Belief propagation, also known as sum-product message passing, is a message passing algorithm for performing inference on graphical models, such as Bayesian networks and Markov random fields.
Belief networks are structured, graphical representation of probabilistic relationships between several random variables. They are the explicit representation of conditional independencies. These graph represents a factorization of the joint distribution in terms of factors that depend only on local subsets of random variables.
Belief propagation algorithm works by passing real valued functions called messages along the edges between the hidden nodes. A message is basically the belief about some node's probability of being in 0 or 1 state (that's why we call it belief propagation). These messages contain the "influence" that one variable exerts on another.
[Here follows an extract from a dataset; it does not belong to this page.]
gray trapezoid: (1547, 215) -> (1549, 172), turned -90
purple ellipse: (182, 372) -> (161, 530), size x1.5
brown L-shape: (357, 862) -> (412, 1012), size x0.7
Each message will be updated iteratively from the previous value of the neighbouring messages.
It is easiest to understand Belief propagation in factor graphs (we can convert any given belief network into a factor graph). A factor graph is an undirected graph where we have variable nodes on one side, and factor nodes on other side, and there is an edge between variable node A and factor node F if variable A appears in factor F . Here after, I will call variable nodes as simply nodes, and factor nodes as features.
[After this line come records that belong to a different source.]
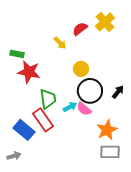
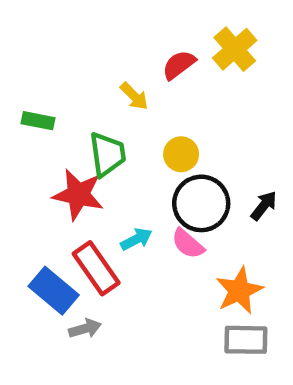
red star: (29, 72) -> (78, 194), moved
green trapezoid: (48, 99) -> (107, 154), moved
cyan arrow: (70, 107) -> (136, 239), moved
gray arrow: (14, 156) -> (85, 329), moved

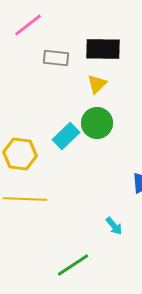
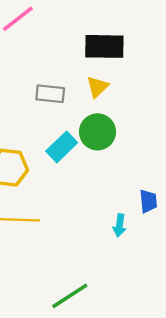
gray rectangle: (56, 58) -> (50, 94), moved
cyan arrow: (114, 226) -> (119, 225), moved, turned 48

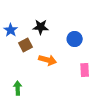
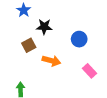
blue star: (11, 30) -> (24, 10), moved
pink rectangle: (85, 70) -> (89, 71), turned -40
In belief propagation,a factor f sends message to a node n by multiplying all the messages f gets from its neighbour nodes except n, and then multiplying resultant product with its own potential table, and then finally summing out all variables except n. We will stop this message passing when messages don't change across iterations. Now multiply all messages to that node to calculate marginal(marginal distribution of X is simply the probability distribution of X averaging over information about Y) of that node.